Disinformation Around Background Processes On iOS

My father got an iPhone 5 this past Christmas. I know he’ll enjoy using it.

How do I know this?

This is usually what happens when my wife and I go back to Jersey to visit my parents:

Me: [lays iPhone on kitchen counter]

Dad: [picks up my iPhone, starts messing with it]

Me: Dad, what are you doing?

Dad: Ha, I figured out your passcode, 1111.

Me: Congratulations, Dad.

Dad: [Continues to swipe and tap around, eventually puts it down]

Dad: Ha, neat stuff.

My dad’s an engineer so by his nature he’s a tinkerer. I know what you’re thinking and no, he hasn’t tried to take his iPhone apart to understand how it works. He knows a lot about computers and technology and he took the time a few weeks ago while I was on the phone with him to “enlighten” me on a “trick” he learned on his iPhone. I was intrigued.

Dad: So Mikey, you got your iPhone handy? Do this: Go to your Home screen. Okay? Now double-click the Home button. Ok, you see all those apps? Now tap and hold on one until they all start shaking. Now you can kill apps that are running in the background and draining your battery.

Mike: Dad, who the hell told you to do this?

Dad: The guys in my IT department recommended I install a task killer app on the Galaxy S3 they gave me. They said these task killer apps let you quit apps running in the background that are draining your battery. Once I discovered this [App Switcher] on my iPhone I figured it worked like the task killer app on my Galaxy.

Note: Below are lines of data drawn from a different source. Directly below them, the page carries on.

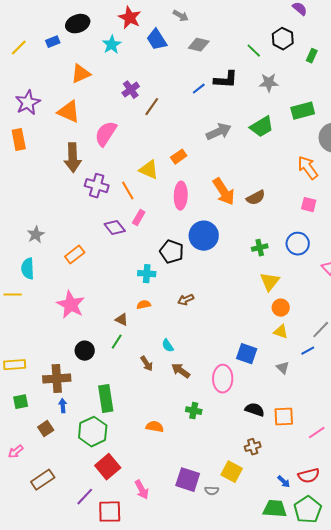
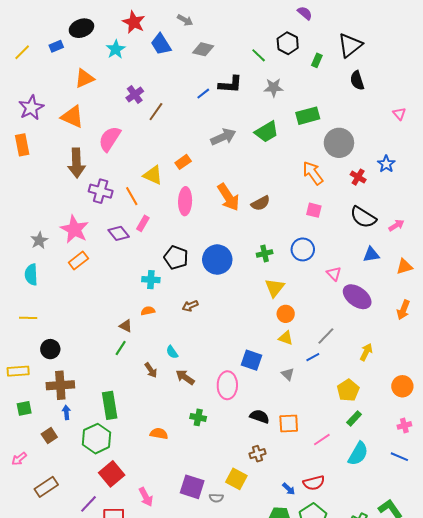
blue circle: (204, 236) -> (217, 260), moved
yellow line: (13, 295) -> (28, 318), moved
pink star: (71, 305) -> (74, 229), moved
black circle: (85, 351) -> (50, 349), moved

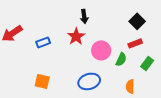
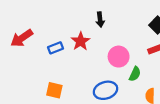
red star: (76, 36) -> (81, 41), moved
green semicircle: (121, 59) -> (135, 74), moved

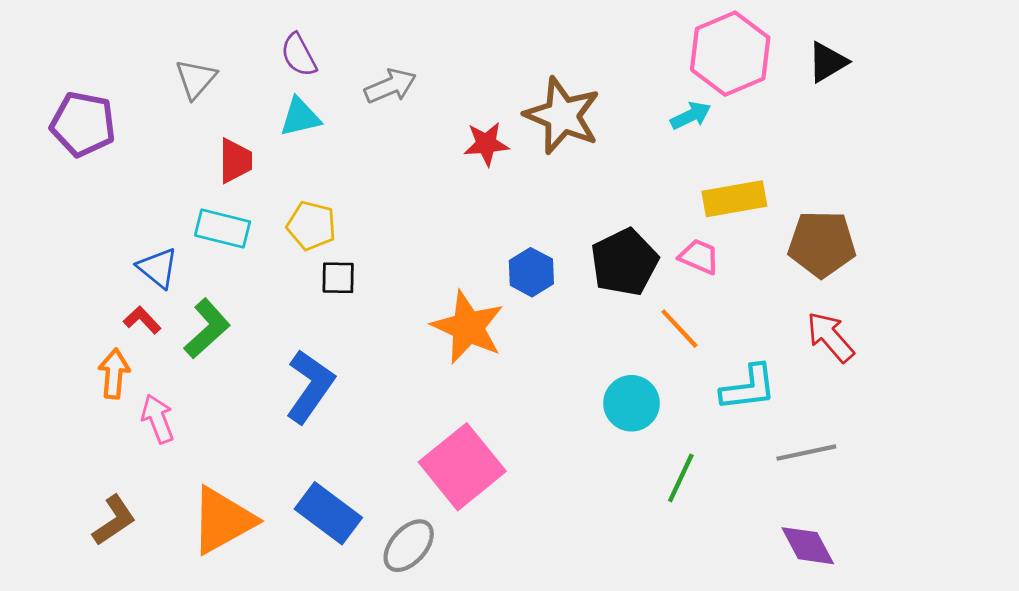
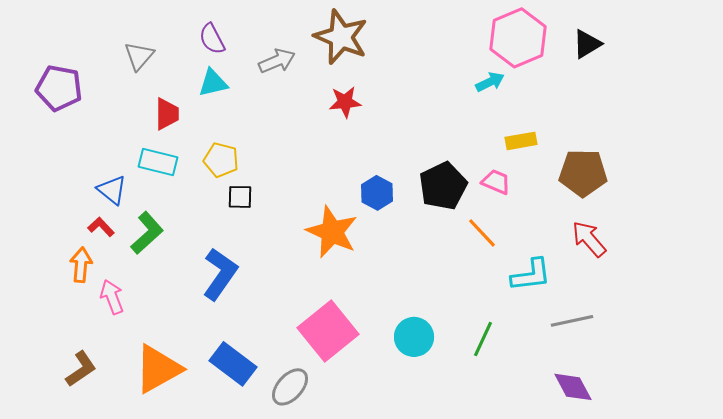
brown star: (562, 116) -> (341, 37), moved
yellow rectangle: (734, 199) -> (521, 141), size x0.7
cyan circle: (631, 403) -> (414, 337), moved

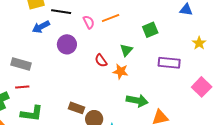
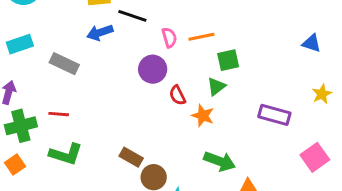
green square: (150, 30) -> (228, 60), moved
purple circle: (67, 44) -> (153, 69), moved
gray rectangle: (21, 64) -> (64, 64), moved

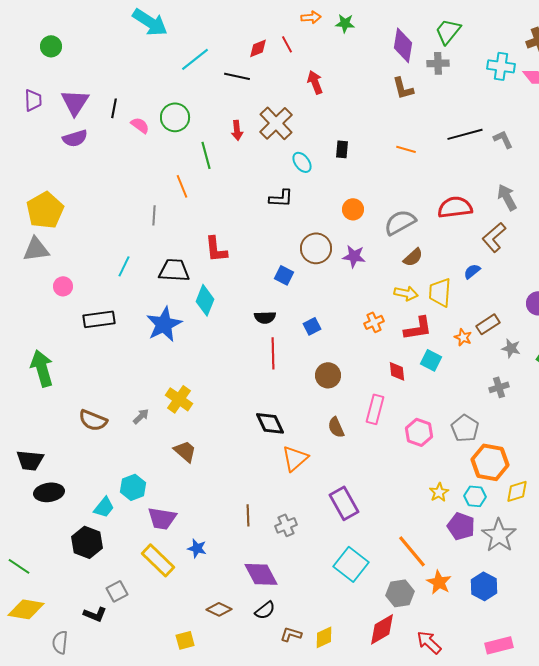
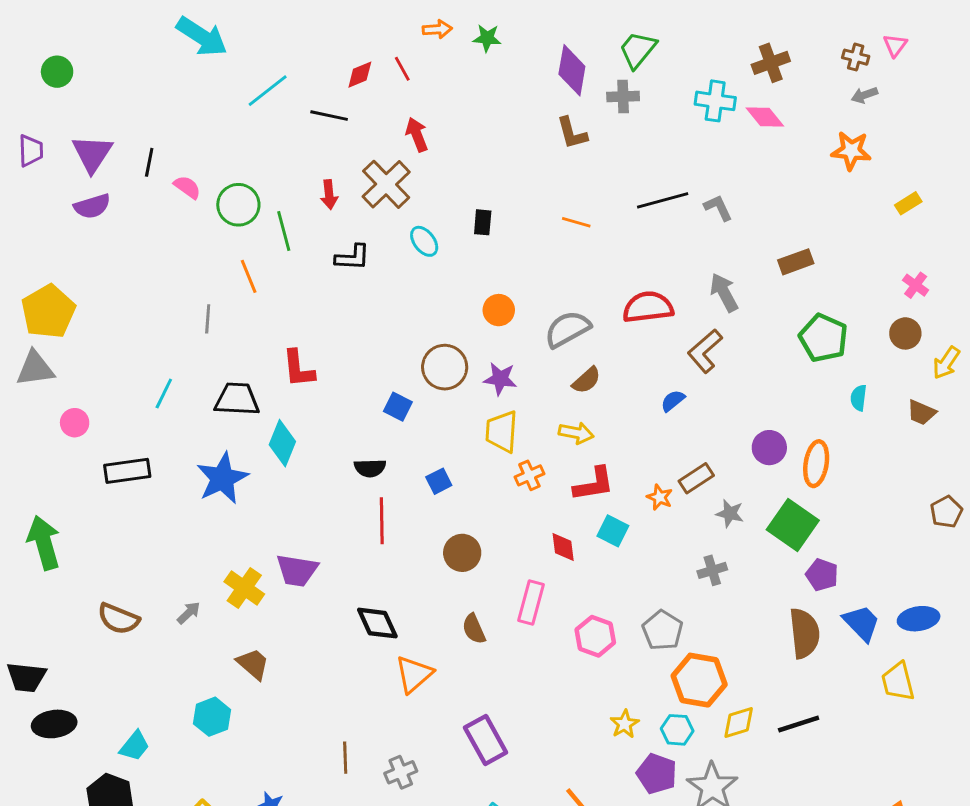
red arrow: (315, 82) -> (417, 135), moved
green circle: (175, 117) -> (238, 205), moved
black L-shape: (281, 198) -> (352, 257), moved
yellow trapezoid: (440, 292) -> (502, 431), moved
cyan hexagon: (133, 487) -> (212, 717), moved
purple trapezoid: (162, 518) -> (297, 570), moved

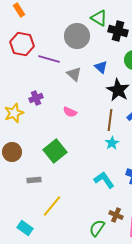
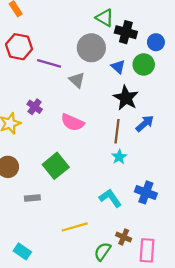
gray circle: (77, 36) -> (91, 48), moved
blue triangle: (101, 67) -> (118, 67), moved
purple cross: (36, 98) -> (35, 107), turned -32
pink semicircle: (70, 112) -> (72, 122), size x1.5
yellow line: (52, 206) -> (75, 227), moved, turned 35

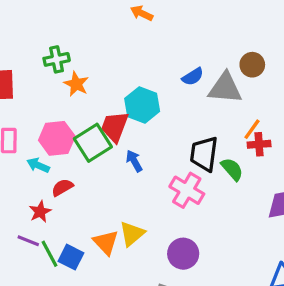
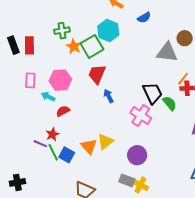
blue semicircle: (193, 77) -> (144, 18), moved
cyan hexagon: (142, 105) -> (108, 31), moved
green square: (93, 143) -> (92, 46), moved
black trapezoid: (204, 154) -> (152, 93), turned 145
red star: (40, 212) -> (52, 134), moved

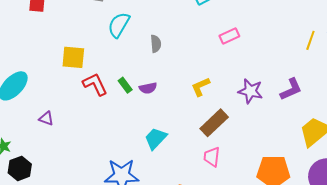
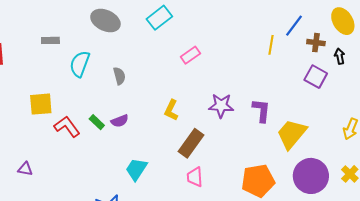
yellow L-shape: (201, 87) -> (171, 110), turned -30
purple L-shape: (291, 89) -> (261, 110), moved, turned -50

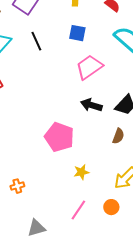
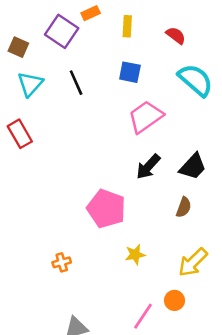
black arrow: (91, 105) -> (148, 167), turned -65
orange cross: (17, 186) -> (62, 262), moved
pink line: (78, 210) -> (143, 316), moved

Mike: No, no, no, Dad. No, you don’t need to do this on iOS. The operating system handles on this for you. And so began the re-education of my father on how background processes work on iOS. I explained to him the App Switcher tray can be thought of as a history of apps you’ve used. It’s not showing you everything running in the background. I explained to him, sure, he might only have 5 items total in his App Switcher, but I have over a dozen in mine. This does not mean over a dozen apps are running in the background on my iPhone.

He understood things after our conversation, but it makes me wonder how many other people are misinformed about how iOS handles resource management?

A few weeks after our conversation, he sent me this scan of a magazine my mother bought him called iPhone Life:

iPhone-Life-Mag-Jan-Feb-2013.gif It’s a bit hard to read, but #2 says:

Shut down background apps. Double-tap the home button to bring up the multitasking bar with the recently used apps. Tap and hold any app icon until it starts wiggling, then close it by tapping the little red button on the top left of the app icon. Sometimes these apps consume power even if they are not being used (especially Location Services).

Now this battery saving advice isn’t 100% false. Apps using Location Services can be a drain on your battery even if they’re not being used. For instance, I love the app Dark Sky. Its key feature is it can tell you, almost down to the minute, when it will start raining where you are. In order to be so accurate, it has to track your location via GPS, regardless of whether you’ve launched the app or not. This eats up some some system resources. Dark Sky is the exception though, not the norm.

Reading through Apple’s Developer site can shed some much-needed light on this whole background process issue. On the page titled, App States and Multitasking, Table 3-1 lists the five states an app can be in: Not Running, Inactive, Active, Background and Suspended.

Let’s look at what “Suspended” is:

The app is in the background but is not executing code. The system moves apps to this state automatically and does not notify them before doing so. While suspended, an app remains in memory but does not execute any code.

When a low-memory condition occurs, the system may purge suspended apps without notice to make more space for the foreground app.

Farther down the page, under the heading, Moving to the Background:

When the user presses the Home button, presses the Sleep/Wake button, or the system launches another app, the foreground app transitions to the inactive state and then to the background state. These transitions result in calls to the app delegate’s applicationWillResignActive: and applicationDidEnterBackground: methods, as shown in Figure 3-5. After returning from the applicationDidEnterBackground: method, most apps move to the suspended state shortly afterward. Apps that request specific background tasks (such as playing music) or that request a little extra execution time from the system may continue to run for a while longer.

To be clear: all apps immediately transition to the inactive state once a user presses the Home button, presses the Sleep/Wake button, or the system launches another app and then they move right to the suspended state unless they request specific background tasks.

This highlights one of the most important differences between “open” platforms like Android and curated ones like iOS. In addition to controlling background processes on iOS, Apple also requires every developer put their app through an approval process where Apple checks for things like unnecessary background processes or malicious, [back doors](http://en.wikipedia.org/wiki/Backdoor_(computing).

On Android, there are no approval processes if you decide to publish your app outside Google Play. If you want to make an Android app, you just do it. This sounds great, but it requires things like task killers to quit resource-hogging apps.

To me, this defeats the purpose of a smartphone.

What can Apple do to dispel the misconception that all the apps in your Task Switcher are running and draining your battery?